Now we're about to get our share of these good things against all the odds.
First, a few days after my boxing bout with Glibpert, Anthea calls. Bella now says that they will allow a linear extension, that is, one that continues the line of the long building, rather than our proposal, which would have turned it into an L-shape. No reason's given for this latest U-turn. But we know not to demand one.
The big advantage of what we'd wanted originally – the right-angled extension – was that we'd have had a room facing south, which of course would have had a glass- and oak-front like the main part of the building. And for Maggie, as Champion of Light, that had been important.

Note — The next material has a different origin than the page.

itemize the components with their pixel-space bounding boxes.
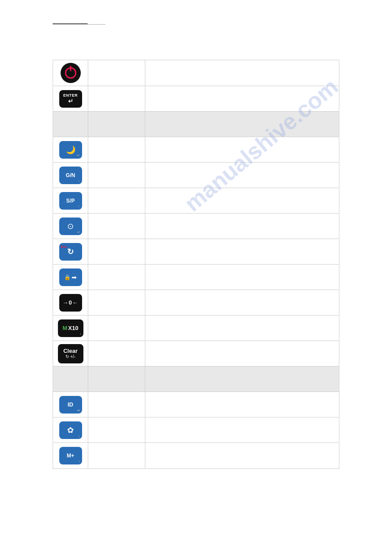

But we soon realise that we want this house so badly that we'll put up with not having the L-shaped extension. Over the next week, we indulge in what our son Dan, who's an academic philosopher by profession, says is 'post hoc rationalisation.' We get foisted on us an uncomfortable decision, and then afterwards hunt down reasons why it really suits us. We justify it like this:
1. The bedroom will be further away from the noise of the road.
2. From the courtyard garden, we'll have an unobstructed view of the tower of Stow church, which is prettily lit up at night.
3. We'll avoid having to bridge the mains sewer, which – we've conveniently forgotten until now – passes under the garden.
But I'm still cautious. We don't actually have it signed off yet, and Bella has, we know, changed her mind before. 'I think we should make sure we've got the Grise batting for us on this latest plan,' I say.
'True,' replies Maggie. 'We don't want him to revert to touchiness.'
So off I go to consult him. He's behind his desk, in the den of his emporium. He strokes his chin throughout my account of our scrap with the planners. They must figure high on hi
s list of people to disdain because he makes sympathetic murmurings. But he doesn't go so far as to voice his support for our extension. Instead he asks me what kind of roof topping we're going to use. I've not the remotest idea about this. So I just say we haven't decided yet, but of course, we won't now be raising the height of the roof. He then spends half an hour describing six different kinds of coping stone to top it off.
I thank him, and say, 'One thing's certain. We won't just put concrete on it.' I'm trying to lighten the mood. But humour, it seems, is an unwelcome guest among the reproduction Gladstone bags and Puritan style hat stands of the Grise emporium.
'I know you won't,' he comments, 'because I wouldn't let you.'
I figure he's had plenty of chance by now to object to our latest plan, so I thank him for his continued support, pausing for the phrase to sink in. Getting a nod in response, I wish him good afternoon, and the bell on top of his door clanks me on my way.
Over the next two weeks there's one more spat with Bella. This time it's about skylights. She's agreed to one in the main bathroom. We want a couple more. But she's lost interest by now, and just keeps pressing the F4 key on her computer which she must have programmed to send out a 'NO' to tedious supplicants. By the time the final planning consent comes through a month or so later for a linear extension with one skylight, we've moved on to other contests. So there's no national anthem nor raising of the flag. Just a whimper of satisfaction one morning over the figs and yoghurt.